Secondly, resources on one side of a service boundary should avoid performing work that should be performed on the other side. For example, a central platform engineering team should not perform project work for an individual business unit – this generally means they will stop building and maintaining their platform and start directly supporting project activity. The right course of action would be for the business to engage the additional resources they need from elsewhere.

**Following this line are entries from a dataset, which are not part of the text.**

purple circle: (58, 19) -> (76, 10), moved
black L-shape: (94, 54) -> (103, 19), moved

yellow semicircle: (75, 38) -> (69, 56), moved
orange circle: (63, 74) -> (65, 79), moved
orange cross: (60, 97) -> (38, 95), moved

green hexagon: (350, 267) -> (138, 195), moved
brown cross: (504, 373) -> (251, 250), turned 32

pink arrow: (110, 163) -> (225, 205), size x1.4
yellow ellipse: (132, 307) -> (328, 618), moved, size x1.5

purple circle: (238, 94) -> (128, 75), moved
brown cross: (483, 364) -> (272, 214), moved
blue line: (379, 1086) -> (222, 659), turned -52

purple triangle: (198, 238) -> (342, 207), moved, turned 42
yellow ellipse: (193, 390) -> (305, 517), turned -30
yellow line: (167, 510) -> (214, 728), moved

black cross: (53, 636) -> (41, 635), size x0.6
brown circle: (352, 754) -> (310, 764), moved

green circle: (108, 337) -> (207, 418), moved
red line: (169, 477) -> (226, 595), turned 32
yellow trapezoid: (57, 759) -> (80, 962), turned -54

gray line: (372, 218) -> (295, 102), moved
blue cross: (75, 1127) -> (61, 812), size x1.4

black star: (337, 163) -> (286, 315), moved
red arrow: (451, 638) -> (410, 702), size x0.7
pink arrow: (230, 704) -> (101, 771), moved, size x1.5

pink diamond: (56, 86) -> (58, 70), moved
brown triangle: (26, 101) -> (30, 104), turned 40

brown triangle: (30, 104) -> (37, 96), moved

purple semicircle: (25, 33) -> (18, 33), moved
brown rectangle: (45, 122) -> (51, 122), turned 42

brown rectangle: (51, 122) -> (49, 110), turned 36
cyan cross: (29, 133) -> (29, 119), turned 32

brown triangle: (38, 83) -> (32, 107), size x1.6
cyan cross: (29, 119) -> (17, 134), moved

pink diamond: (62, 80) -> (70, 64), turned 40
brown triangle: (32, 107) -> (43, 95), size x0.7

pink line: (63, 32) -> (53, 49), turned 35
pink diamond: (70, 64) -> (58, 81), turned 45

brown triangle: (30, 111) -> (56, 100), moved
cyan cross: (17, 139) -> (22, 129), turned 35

Define controls: Once we understand the policies and service demarcation lines, organisations should look to design “build” and “run-time” controls that enforce and or alert policy adherence. It is key that we consider both the user experience versus the operational controls. We often see organisations indexing on one, at the expense of the other. For example, a strong focus on user freedom and experience results in downstream operational and compliance issues, or alternatively, applying a strong focus to operational controls creates a poor user experience and low cloud adoption rates. Implementing effective cloud controls is imperative to effectively govern cloud usage, and one of the most effective approaches to deliver both upstream user experience and downstream operational excellence is the creation of repeatable cloud products and services that align with the needs of the user, are highly automated, are ready to use via a “self-service” model, and have the organisational standards (architecture, security etc) & controls ‘baked in’.
Provide real-time visibility: The last step in the cloud governance model is visibility. Irrelevant of which cloud consumption model/s are deployed, it is important that cloud users, cloud providers, and relevant group IT functions (e.g. security, risk, identity etc) have a single source of truth that provides real-time insight regarding the status of cloud operational health, compliance and adherence to policies and standards.